MILLER, Scott L. and HARGRAVE, Reko G., Geology and Geological Engineering, South Dakota School of Mines and Technology, 501 East St. Joseph Street, Rapid City, SD 57701,

Rapid City, South Dakota, is located within the Rapid Creek watershed in the east-central Black Hills. The City of Rapid City relies heavily on the Mississippian Madison aquifer for drinking-water supplies, utilizing several wells and springs. The Madison aquifer locally consists of limestone and dolomite and contains well-developed paleo-karst and recent karst features. Previous work indicates that surface water recharges the Madison aquifer from the adjacent Spring Creek watershed to the south and Boxelder Creek watershed to the north, with ground water converging on wells and springs in the Rapid City area several miles away.

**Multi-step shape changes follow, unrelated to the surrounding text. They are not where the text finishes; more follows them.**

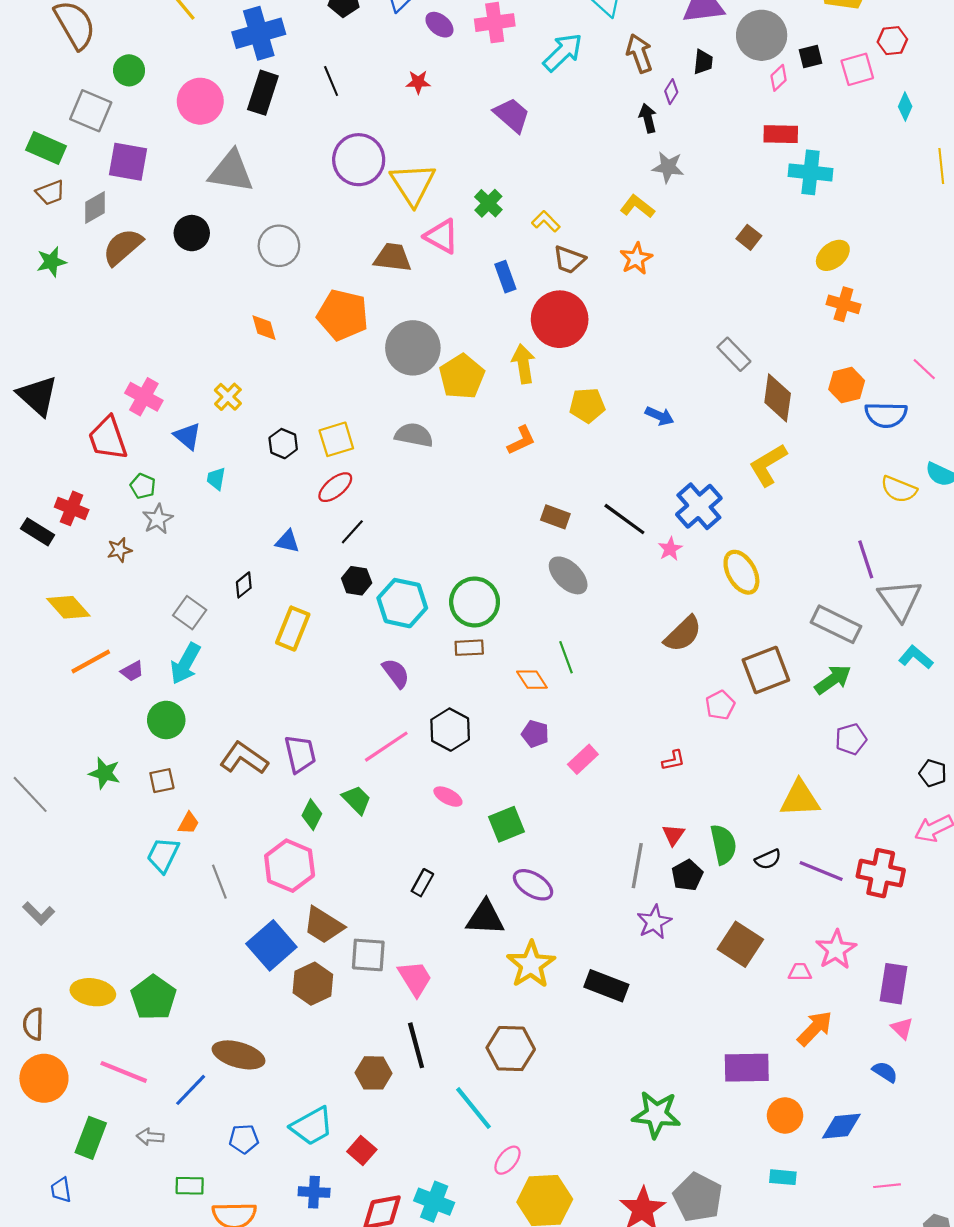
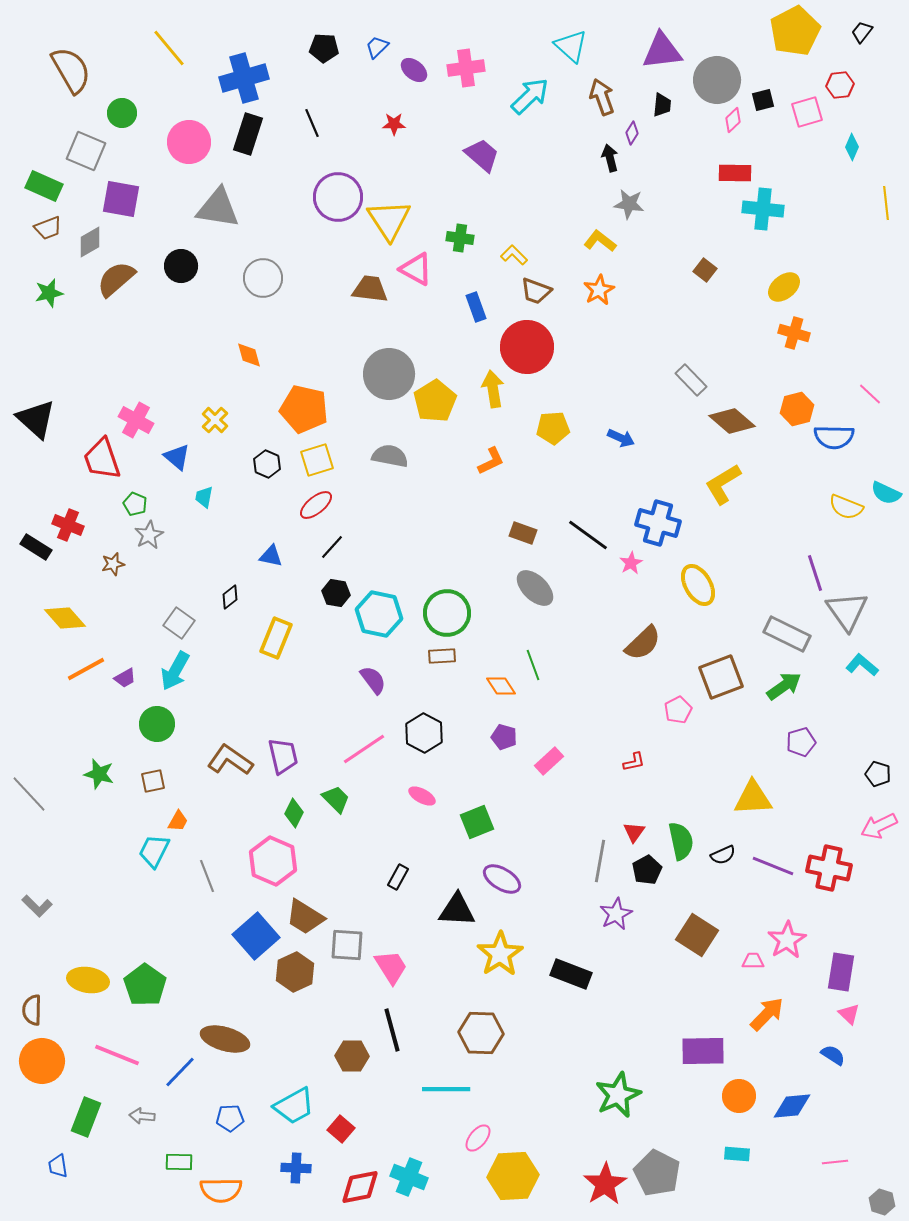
green cross: (488, 203) -> (460, 238), turned -36
orange pentagon: (343, 315) -> (304, 409), moved
brown diamond: (778, 398) -> (732, 421), turned -57
blue cross: (699, 506) -> (658, 523), turned -33
cyan line: (473, 1108) -> (446, 1089), turned -51
green star: (656, 1114) -> (618, 1095), turned -30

Spring Creek and Boxelder Creek lose all their flow to karst features in the Madison aquifer, except during periods of high discharge (greater than approximately 28 cubic feet per second for Spring Creek and 50 cubic feet per second for Boxelder Creek). Dye-tracer tests for this area indicate ground-water velocities are on the order of 300 meters per day (1,000 feet per day) and residence times can be less than 30 days. Based on this information, Rapid City’s water supply is extremely susceptible to contamination. Well logs, fractures, faults, geologic structures, water-quality data, dye-tracer tests, and human influences are being analyzed to develop a geologic model that will be used to better define local ground-water flow paths and characterize vulnerability zones. Inherent aquifer susceptibility will be combined with potential sources of anthropogenic contamination to develop a vulnerability map (1:24,000) of the Madison aquifer for the Rapid City area.